Chief Judge Sue Robinson ruled in favor of Sanofi-Aventis in this trademark suit and granted a permanent injunction against defendant’s use of the “Advancis” mark. Sanofi-Aventis owned federal registrations for both “Aventis” and “Sanofi-Aventis” (the “Sanofi-Aventis” combination mark was registered after the merger of Aventis and Sanofi-Synthelabo). Sanofi brought claims of trademark infringement, false designation of origin, federal and state trademark dilution, unfair competition, and deceptive trade practices against Advancis. The court, after a lengthy likelihood of confusion analysis, concluded that the relevant consumers were likely to confuse the “Aventis” and “Advancis” marks. The court found in favor of Sanofi on all their claims, except their Federal Trademark Dilution Act (FTDA) claim.

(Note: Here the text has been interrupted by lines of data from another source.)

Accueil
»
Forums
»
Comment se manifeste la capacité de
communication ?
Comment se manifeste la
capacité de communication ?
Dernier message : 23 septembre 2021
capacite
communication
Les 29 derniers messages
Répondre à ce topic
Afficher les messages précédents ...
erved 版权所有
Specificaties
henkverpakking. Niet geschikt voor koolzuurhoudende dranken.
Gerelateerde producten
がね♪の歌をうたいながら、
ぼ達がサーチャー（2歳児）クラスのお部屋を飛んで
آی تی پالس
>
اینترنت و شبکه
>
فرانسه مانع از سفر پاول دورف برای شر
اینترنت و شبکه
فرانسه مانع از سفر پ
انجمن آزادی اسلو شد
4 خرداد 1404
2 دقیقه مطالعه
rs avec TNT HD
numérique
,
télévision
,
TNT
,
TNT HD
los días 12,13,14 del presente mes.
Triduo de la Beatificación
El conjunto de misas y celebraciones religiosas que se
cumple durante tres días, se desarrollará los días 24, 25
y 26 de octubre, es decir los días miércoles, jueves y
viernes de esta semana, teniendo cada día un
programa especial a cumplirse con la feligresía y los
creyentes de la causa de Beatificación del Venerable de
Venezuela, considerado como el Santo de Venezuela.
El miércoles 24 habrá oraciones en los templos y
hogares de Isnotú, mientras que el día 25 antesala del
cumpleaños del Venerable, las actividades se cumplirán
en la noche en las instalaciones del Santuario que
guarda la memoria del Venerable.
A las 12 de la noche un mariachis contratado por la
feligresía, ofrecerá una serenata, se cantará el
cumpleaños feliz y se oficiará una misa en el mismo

This decision is notable for two reasons: 1) the holding that the combination of marks after a merger does not abandon a mark brought to the merger, nor does it dispose of the goodwill associated with the mark that was brought to the merger (pg. 12) and 2) the court’s decision on Sanofi’s federal dilution claim would be different under legislation pending the White House’s approval (see post below on H.R. 683). As to this second interesting point, we reported on September 29th that amendments to the Federal Trademark Dilution Act had been passed by Congress and were awaiting the President’s signature. On October 6, 2006, the President signed this legislation into law. In this case, the court found Sanofi had shown a likelihood of dilution sufficient to satisfy the state dilution claim, but had not shown actual dilution sufficient to satisfy the FTDA under Victoria’s Secret. Thus, the change from an actual dilution standard (current law) to a likelihood of dilution standard (H.R. 683) would have enabled Sanofi to prevail on their FTDA claim.
I wonder if prevailing on the FTDA claim would have made any practical difference in this case. I would be interested in anyone’s thoughts on this question.